--- YOUR ASSIGNMENT ---
Look through the listing below, find every line with the string "click", and copy it.

====== TASK INPUT ======

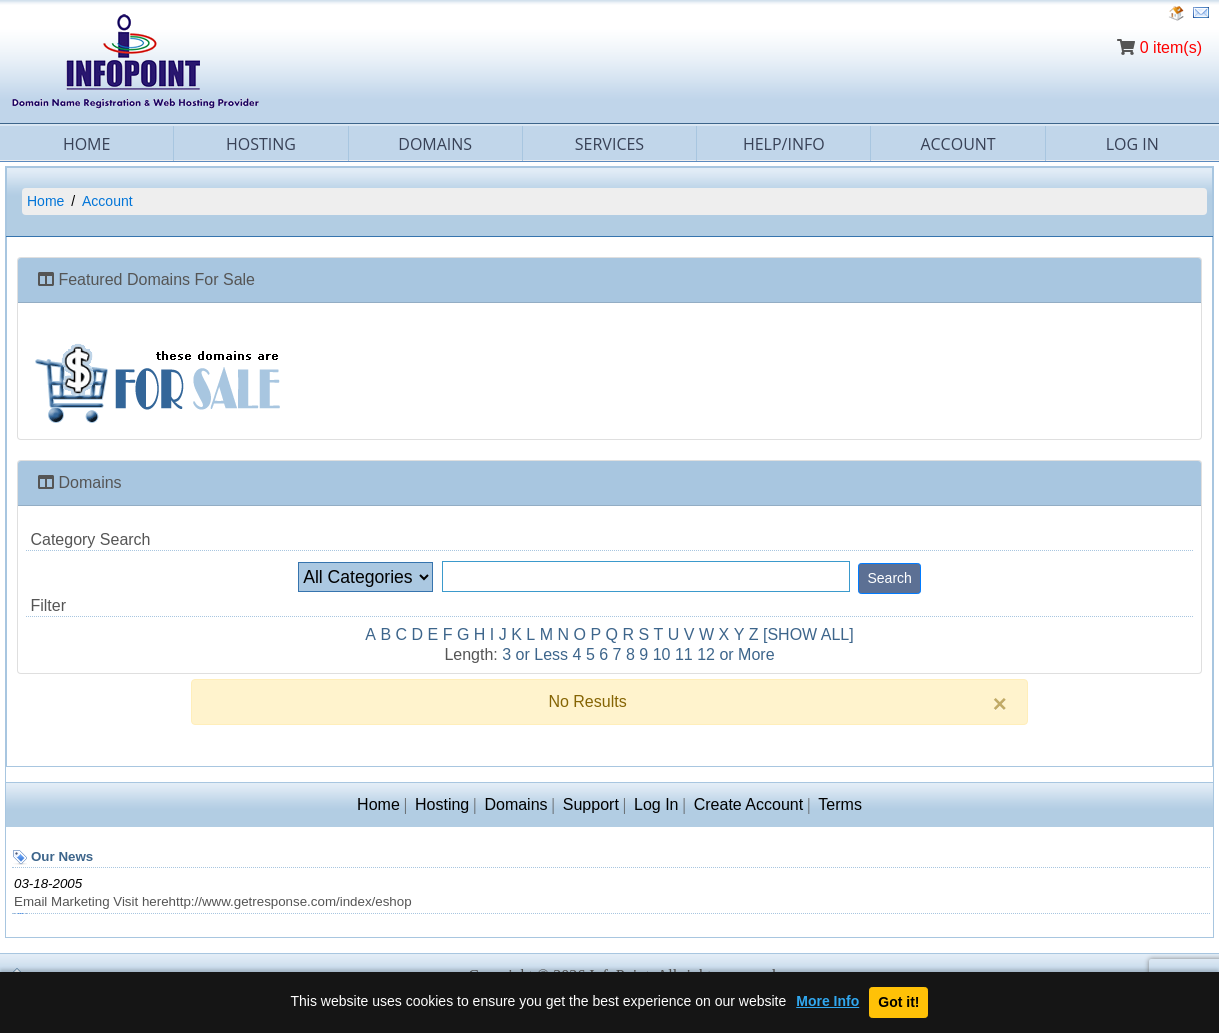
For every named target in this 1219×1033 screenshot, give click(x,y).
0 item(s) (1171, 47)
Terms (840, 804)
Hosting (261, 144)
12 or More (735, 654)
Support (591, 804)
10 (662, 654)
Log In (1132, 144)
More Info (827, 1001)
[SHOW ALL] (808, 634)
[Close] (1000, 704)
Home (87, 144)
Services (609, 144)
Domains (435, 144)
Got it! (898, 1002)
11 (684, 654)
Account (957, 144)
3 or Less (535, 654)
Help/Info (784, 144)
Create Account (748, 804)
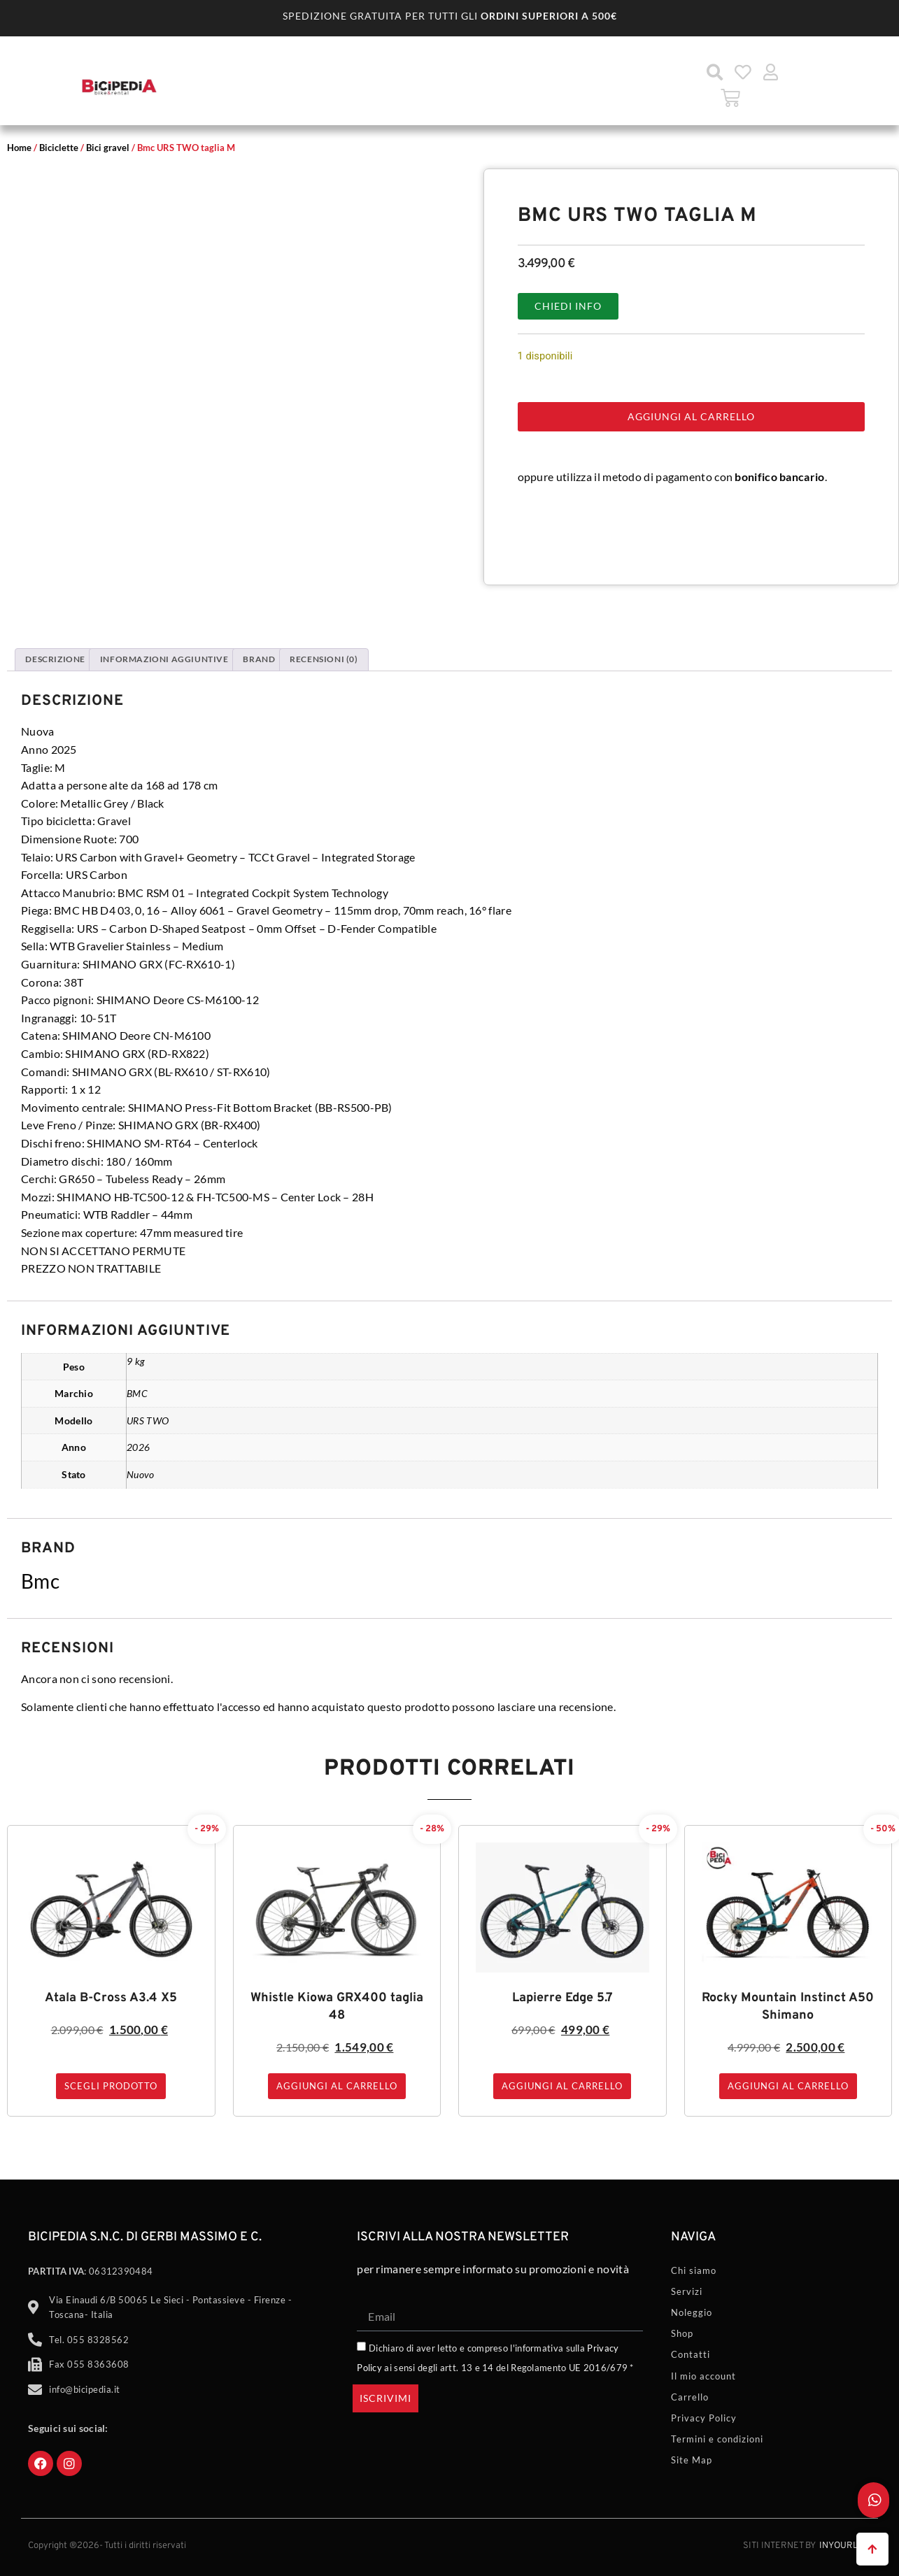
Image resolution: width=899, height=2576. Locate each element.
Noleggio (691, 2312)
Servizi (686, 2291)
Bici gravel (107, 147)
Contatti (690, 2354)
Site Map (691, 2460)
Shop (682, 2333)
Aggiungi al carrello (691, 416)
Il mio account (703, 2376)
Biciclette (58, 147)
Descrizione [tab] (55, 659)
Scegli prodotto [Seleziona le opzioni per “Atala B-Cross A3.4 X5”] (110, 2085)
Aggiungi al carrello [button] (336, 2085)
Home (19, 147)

======
====== TASK INPUT ======

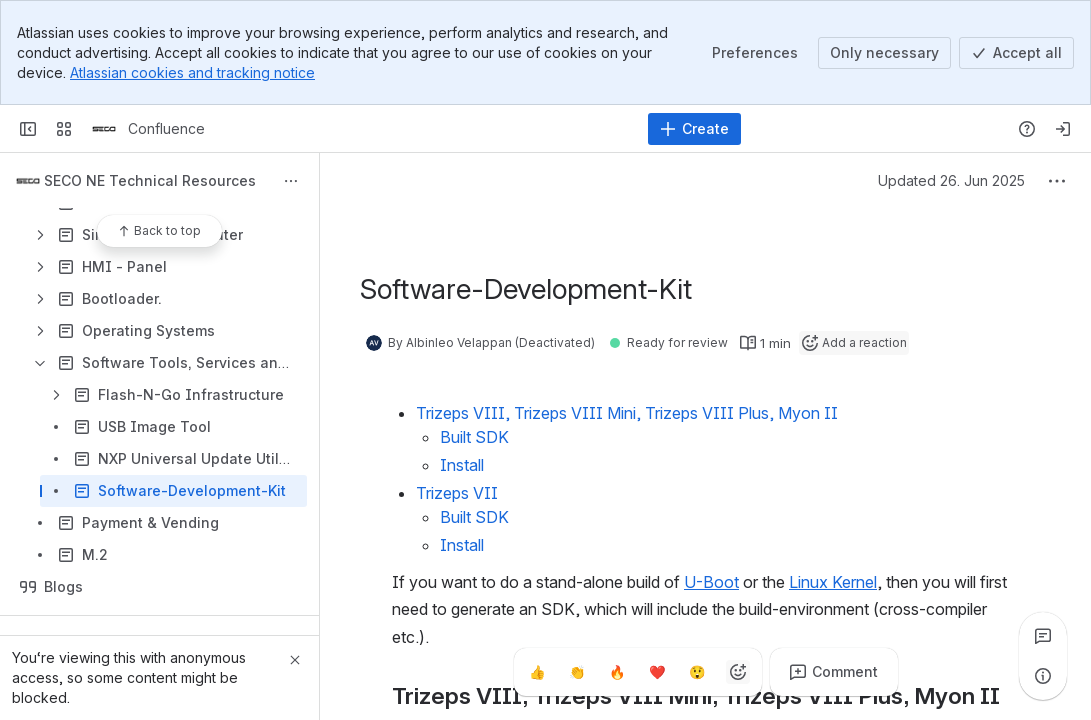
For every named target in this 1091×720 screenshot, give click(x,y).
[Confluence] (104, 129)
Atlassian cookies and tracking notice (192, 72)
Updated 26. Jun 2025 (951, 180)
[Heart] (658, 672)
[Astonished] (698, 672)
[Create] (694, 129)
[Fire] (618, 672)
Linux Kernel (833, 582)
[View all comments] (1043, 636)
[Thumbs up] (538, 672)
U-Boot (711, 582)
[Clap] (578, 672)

======
====== TASK INPUT ======

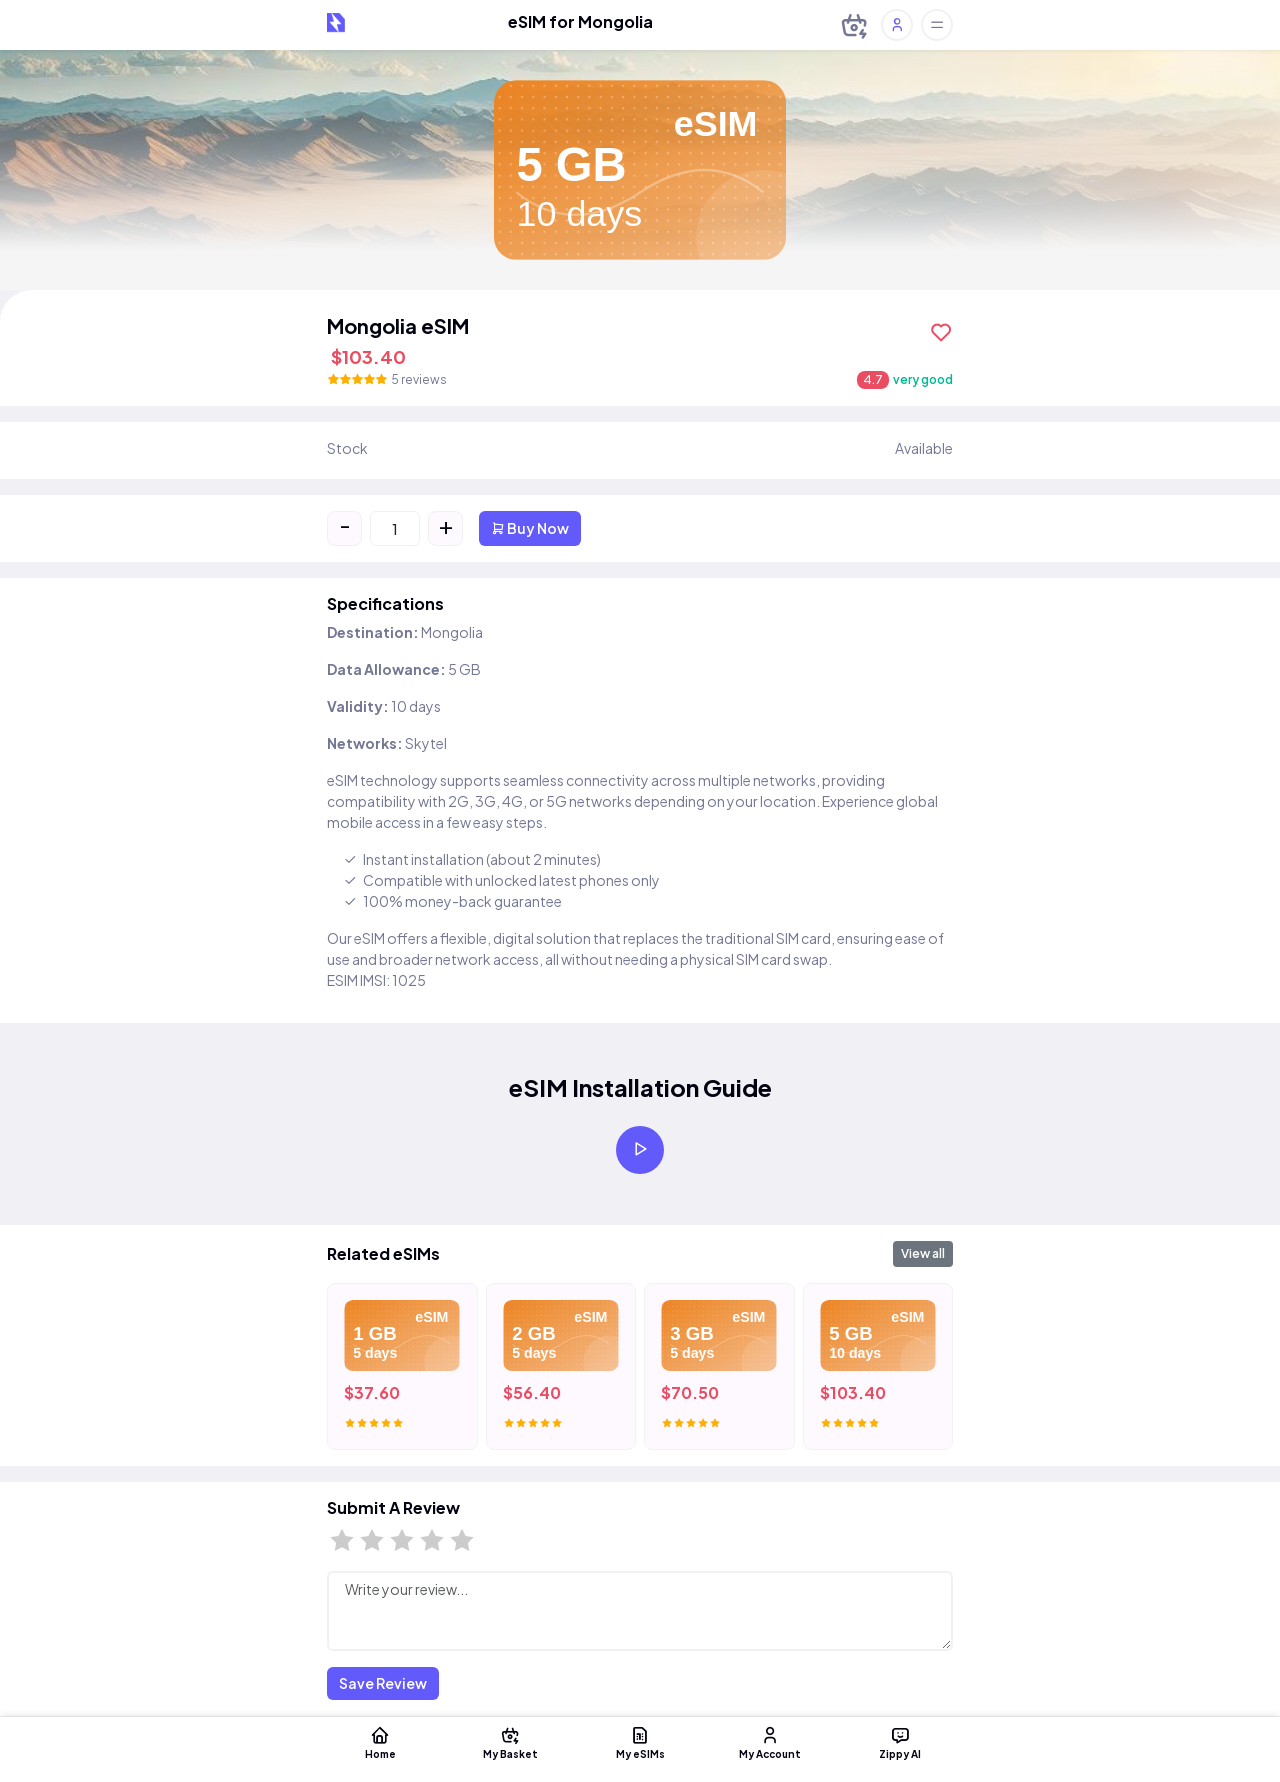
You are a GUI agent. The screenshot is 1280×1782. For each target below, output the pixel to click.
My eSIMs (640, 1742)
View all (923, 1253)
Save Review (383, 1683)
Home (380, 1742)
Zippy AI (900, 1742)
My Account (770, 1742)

======

--- RESPONSE BOX ---
For every named target in this 1219×1033 screenshot, give click(x,y).
For every named target in this 1091×720 screenshot, give click(x,y).
You are a GUI agent. The screenshot is 1280×1782. For each target below, output the pixel to click.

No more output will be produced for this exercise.